Nor can this approach neatly solve every question of benefits. The approach advocated here does not attempt to settle questions about rights and duties involving children, where the divisions make attempts at compromise unpromising. Finally, how to apply the approach raises some difficult questions. Tax and Social Security law interact with marriage in various ways. The relevant provisions of the law could be seen as acknowledgments of marriage’s dimension as an economic partnership–in which case legislators could presumably extend the benefits to non-marital households that function as economic partnerships. If the provisions are seen, however, as a way for the government to encourage moral behavior, social conservatives and social liberals are likely to disagree about whether they should apply to same-sex couples.

A compromise need not settle all the issues, however, to offer something to each side.

Advocates of gay marriage would not get legal recognition for gay relationships. Their cause might lose some steam, since gays would get some benefits whose denial had previously generated sympathy. But gays would get those benefits sooner than they would if they wait for victory in the struggle for gay marriage–and those real-world benefits have to count for something. If advocates of gay marriage are right that their triumph is historically inevitable, they have little to lose.

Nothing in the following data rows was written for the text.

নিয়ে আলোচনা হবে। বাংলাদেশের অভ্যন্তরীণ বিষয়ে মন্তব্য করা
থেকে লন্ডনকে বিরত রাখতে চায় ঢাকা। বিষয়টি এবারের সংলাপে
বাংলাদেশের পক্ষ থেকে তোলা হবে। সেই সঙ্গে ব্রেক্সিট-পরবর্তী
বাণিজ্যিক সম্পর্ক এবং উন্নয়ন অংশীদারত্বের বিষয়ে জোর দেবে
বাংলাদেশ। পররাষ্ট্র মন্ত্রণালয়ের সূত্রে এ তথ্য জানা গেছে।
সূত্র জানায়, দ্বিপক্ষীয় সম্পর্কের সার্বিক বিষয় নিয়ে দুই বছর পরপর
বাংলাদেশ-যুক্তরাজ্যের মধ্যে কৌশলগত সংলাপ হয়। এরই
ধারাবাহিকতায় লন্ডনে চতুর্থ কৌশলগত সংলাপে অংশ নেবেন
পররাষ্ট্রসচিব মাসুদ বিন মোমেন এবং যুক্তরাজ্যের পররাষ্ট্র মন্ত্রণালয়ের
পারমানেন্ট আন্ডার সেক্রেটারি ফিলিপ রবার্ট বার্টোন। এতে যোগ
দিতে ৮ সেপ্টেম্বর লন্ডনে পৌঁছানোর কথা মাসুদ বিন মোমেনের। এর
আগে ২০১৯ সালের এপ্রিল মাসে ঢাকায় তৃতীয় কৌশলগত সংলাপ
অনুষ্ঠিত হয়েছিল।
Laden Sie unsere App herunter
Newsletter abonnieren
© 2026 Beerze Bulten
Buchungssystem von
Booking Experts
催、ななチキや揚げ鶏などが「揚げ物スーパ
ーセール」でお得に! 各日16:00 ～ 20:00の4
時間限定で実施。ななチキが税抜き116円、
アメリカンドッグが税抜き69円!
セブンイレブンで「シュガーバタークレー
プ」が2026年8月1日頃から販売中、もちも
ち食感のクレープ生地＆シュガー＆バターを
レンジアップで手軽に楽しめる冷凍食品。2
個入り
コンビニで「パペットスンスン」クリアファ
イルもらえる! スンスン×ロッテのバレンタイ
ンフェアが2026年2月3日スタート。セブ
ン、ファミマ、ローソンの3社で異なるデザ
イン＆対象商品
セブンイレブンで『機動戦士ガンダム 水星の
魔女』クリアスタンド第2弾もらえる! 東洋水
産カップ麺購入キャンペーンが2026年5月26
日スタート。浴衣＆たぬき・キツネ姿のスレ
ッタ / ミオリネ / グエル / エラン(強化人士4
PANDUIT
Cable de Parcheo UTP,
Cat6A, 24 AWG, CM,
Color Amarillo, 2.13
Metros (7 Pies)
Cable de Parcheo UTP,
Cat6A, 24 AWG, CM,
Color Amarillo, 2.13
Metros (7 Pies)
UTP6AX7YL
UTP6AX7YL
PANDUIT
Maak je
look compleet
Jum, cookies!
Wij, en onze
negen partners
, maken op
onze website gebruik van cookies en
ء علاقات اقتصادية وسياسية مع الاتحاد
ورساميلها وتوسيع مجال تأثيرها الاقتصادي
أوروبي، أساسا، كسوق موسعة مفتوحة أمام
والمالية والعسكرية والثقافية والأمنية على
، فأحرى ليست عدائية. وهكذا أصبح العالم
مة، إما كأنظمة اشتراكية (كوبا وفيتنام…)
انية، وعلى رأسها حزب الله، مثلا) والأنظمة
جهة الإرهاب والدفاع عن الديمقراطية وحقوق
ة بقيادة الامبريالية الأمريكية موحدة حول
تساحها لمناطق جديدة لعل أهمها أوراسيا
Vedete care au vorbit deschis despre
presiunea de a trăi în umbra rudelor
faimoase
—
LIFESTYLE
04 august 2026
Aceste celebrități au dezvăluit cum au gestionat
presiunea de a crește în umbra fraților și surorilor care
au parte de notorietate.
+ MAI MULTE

Opponents of same-sex marriage also have little to lose, and something to gain. Many of them insist that they are not motivated by any hostility to gays as people. Supporting an extension of benefits would allow them to prove it, which would be worthwhile morally and would also improve their tactical position in the political debate. Their chances of passing the constitutional amendment they seek might improve. (It’s important that there’s no certainty here. If this compromise were certain to make the social conservatives succeed, the other side would have no reason to support it.)

And it’s just barely possible that everyone would reap the benefit of a reduction in the strife that has attended the marriage debate.